**Work required**. Without including the pictures, copy out every line below.

[Data extracts Boundary: Start]

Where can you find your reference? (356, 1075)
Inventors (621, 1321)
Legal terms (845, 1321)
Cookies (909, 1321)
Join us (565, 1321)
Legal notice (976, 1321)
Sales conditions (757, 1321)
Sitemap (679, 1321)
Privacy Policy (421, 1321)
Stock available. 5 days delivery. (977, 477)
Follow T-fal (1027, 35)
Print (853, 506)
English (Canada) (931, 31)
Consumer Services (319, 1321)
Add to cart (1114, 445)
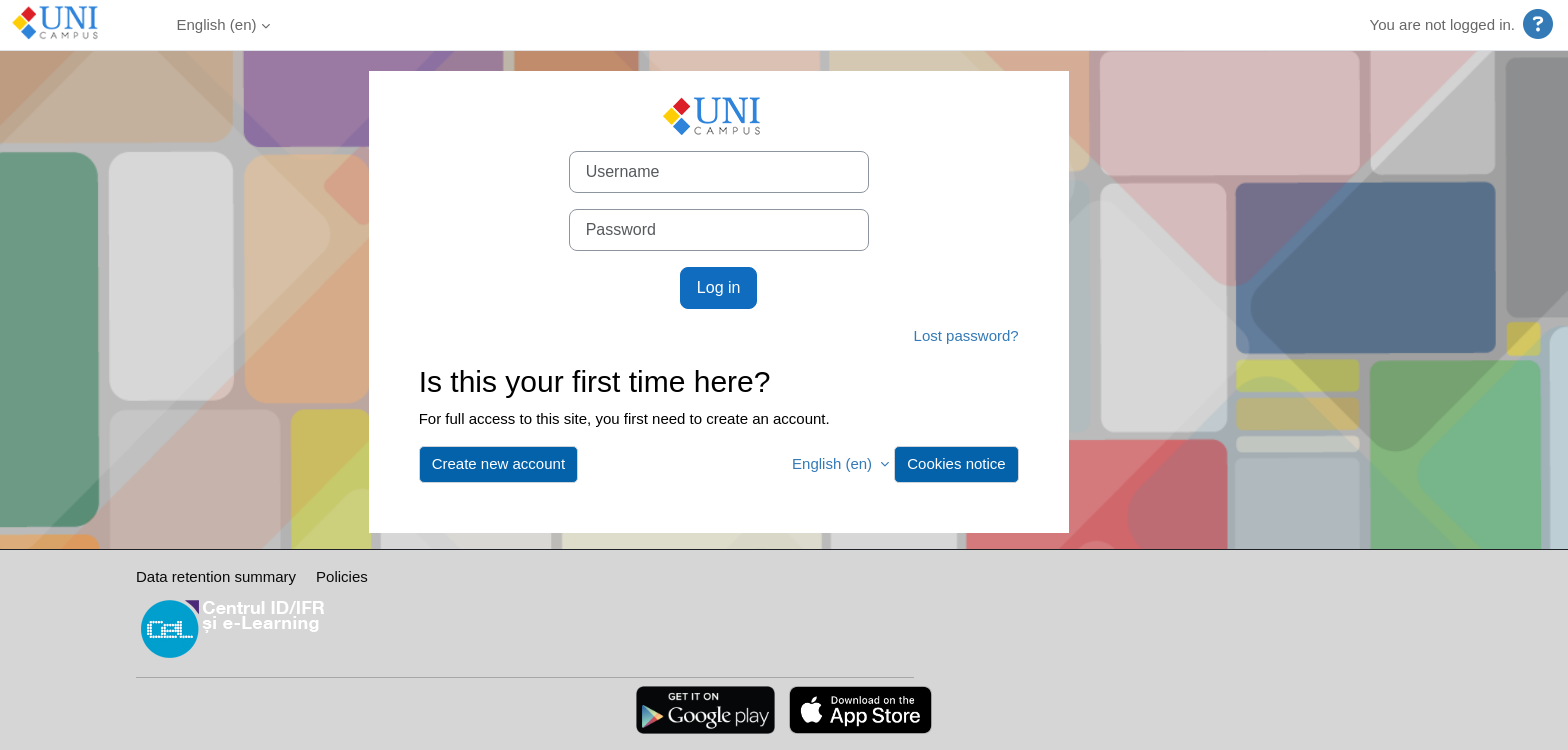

[Data extracts Boundary: End]

**Your response**.
Where can you find your reference? (356, 1075)
Inventors (621, 1321)
Legal terms (845, 1321)
Cookies (909, 1321)
Join us (565, 1321)
Legal notice (976, 1321)
Sales conditions (757, 1321)
Sitemap (679, 1321)
Privacy Policy (421, 1321)
Stock available. 5 days delivery. (977, 477)
Follow T-fal (1027, 35)
Print (853, 506)
English (Canada) (931, 31)
Consumer Services (319, 1321)
Add to cart (1114, 445)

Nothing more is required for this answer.